— Все, что касается семьи Рудлог, — мое дело, — так же ровно ответил Байдек. — Их некому защитить, кроме меня.
Веселая наглость в глазах его светлости сменилась задумчивостью. Принц-консорт, коротко кивнув, отправился к выходу, на ходу расправляя рукава рубашки.
— Я предложил ей замужество, — неохотно произнес Люк ему вслед.
— Отказалась? — поинтересовался Байдек, не оборачиваясь.
— Да. Не вмешивайся, — Дармоншир помолчал и добавил с трудом: — Прошу.
Барон взялся за ручку двери, повернул ее.
— Ты все равно поступил не по чести.
— Да, — не стал спорить Люк.
— Исправь это.
Дверь открылась; за нею стоял бледный дворецкий, держа в руках поднос с чаем.
— Думаю, — вежливо проговорил Мариан, пропуская слугу в покои, — его светлости сейчас предпочтительнее врач.
Позади раздался хриплый смех — и Байдек едва удержался, чтобы не покачать головой. Ну и родственничка ему сулит судьба. И какой же удивительной стойкостью наделили боги этого человека… наряду с не менее впечатляющим набором недостатков.
Василина, увидев потрепанного мужа, не сказала ни слова. Принесла мокрое полотенце ему на нос, погладила кисти со сбитыми костяшками и позвала виталиста. К ужину Байдек был уже в форме: зашел в детскую, подхватил мальчишек на руки и направился в столовую.
Вечернее застолье прошло с привычным уже привкусом тревоги за кого-то из семьи. И, как всегда, они изо всех сил делали вид, что все хорошо, — будто эта оживленность и легкость могли убедить судьбу, что и с Ани, и с Полей ничего страшного не происходит. И что бы ни случилось, в конце концов семья снова будет сидеть за общим столом и болтать обо всем на свете.
А пока можно притвориться, что все в порядке.

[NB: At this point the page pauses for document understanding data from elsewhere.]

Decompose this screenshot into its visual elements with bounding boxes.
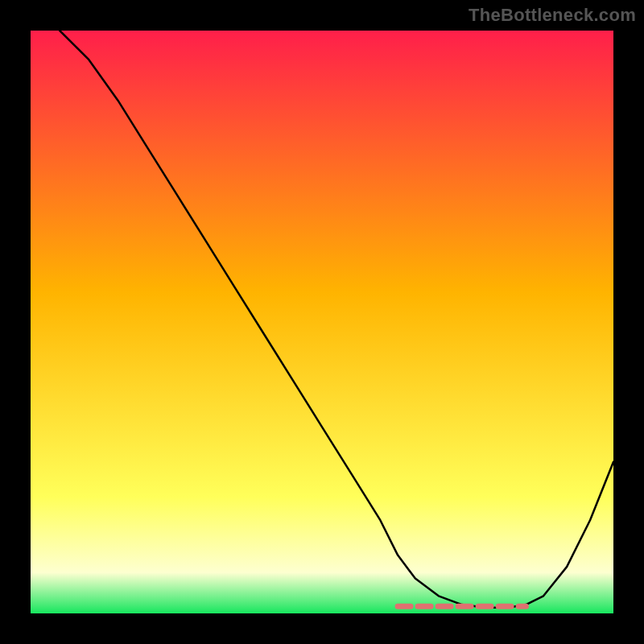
watermark-text: TheBottleneck.com [469,5,636,26]
chart-svg [31,31,613,613]
chart-container: TheBottleneck.com [0,0,644,644]
svg-rect-0 [31,31,613,613]
plot-area [31,31,613,613]
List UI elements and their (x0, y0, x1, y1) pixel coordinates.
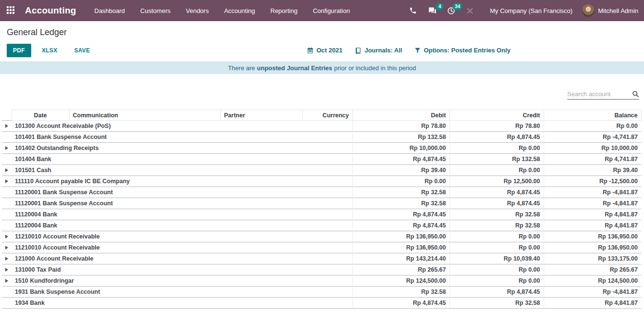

Болтали маленькие принцы, лепетала в своем кресле уже пытающаяся вставать Мартинка. Святослав Федорович рассказывал о поездке в поместье, о том, как обживаются там бывшие соседи, Валентина с детьми и матерью, и Каролинка, ездившая с ним, оживленно кивала, вставляя реплики, и что-то черкала вилкой на салфетке. Алина поела очень быстро и убежала дальше готовиться к экзаменам; ее провожали жалостливыми взглядами, в которых тем не менее сквозила гордость. А принцесса Марина была непривычно, до кротости, тиха и рассеянна — и только иногда в ее глазах загорались веселье и лукавство и губы норовили расплыться в улыбке.
И эта улыбка так напоминала королеве собственное мечтательное состояние много лет назад, что она не могла не любоваться сестрой. И старалась прогнать тревогу за ее выбор подальше.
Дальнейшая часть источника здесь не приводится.